First Amendment for journalism

By Kurt Hyde

Freedom of the press is vital to the plight of democracy because it preserves the right to inform and the right to be informed. Alexander Hamilton explains in the Federalist Paper #84 why he believed freedom of the press did not belong in the U.S. Constitution: “What is liberty of the press? Who can give it any definition which would not leave the utmost latitude for evasion?”

The prevailing sentiment during the founding era of our republic was a deep distrust of a centralized government, due to the lingering resentment toward the English crown. The states ratified the Bill of Rights in order to protect certain civil rights. The First Amendment says, “Congress shall make no law respecting an establishment of religion, or prohibiting the free exercise thereof; or abridging the freedom of speech, or of the press; or the right of the people peaceably to assemble, and to petition the Government for a redress of grievances.” The First Amendment reaffirmed that it was in the jurisdictions of the states to write the laws necessary to protect people from defamation while protecting journalists’ right to inform and readers’ right to be informed.
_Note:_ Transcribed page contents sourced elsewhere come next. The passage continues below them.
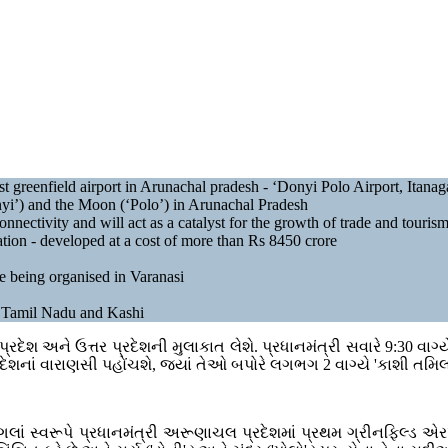
st greenfield airport in Arunachal pradesh - ‘Donyi Polo Airport, Itanag
nyi’) and the Moon (‘Polo’) in Arunachal Pradesh
nnectivity and will act as a catalyst for the growth of trade and tourism
on - developed at a cost of more than Rs 8450 crore
 being organised in Varanasi
ween Tamil Nadu and Kashi
્રદેશ અને ઉત્તર પ્રદેશની મુલાકાત લેશે. પ્રધાનમંત્રી સવારે 9:30 વા
પ્રદેશનાં વારાણસી પહોંચશે, જ્યાં તેઓ બપોરે લગભગ 2 વાગ્યે 'કાશી તમિ
્ણ પગલાં સ્વરૂપે પ્રધાનમંત્રી અરૂણાચલ પ્રદેશમાં પ્રથમ ગ્રીનફિલ્ડ એર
The right to be informed includes the right to decide the news sources by which one is to be informed. This is best accomplished by limiting censorship and allowing news outlets to have more access to sensitive information. In this digital age, many readers peruse the Internet to get their daily fix of news. Doing this opens up an entirely new manner of exploring and learning about the world around us, because the news reaches our desktops almost the instant something happens. So long as the Internet is kept safe from heavy regulations, news outlets will have the most powerful tool available to inform the public.

Benjamin Franklin was asked once what form of government the new country would have. He replied, “A republic, madam, if you can keep it.” Keeping freedom of the press safe requires a communal effort. It requires a special effort on the part of journalists to share accurate news and unbiased reporting in order to preserve their roles as watchdogs of business and government. But it also requires a perhaps more thorough effort on the part of the public to be news consumers and seek out multiple sources in order to get the most accurate accounts of everyday happenings.

Ultimately, it comes down to practicing freedom of the press in order to safeguard it from the dangers of that freedom being misused to push political agendas and deliberately misinform the public.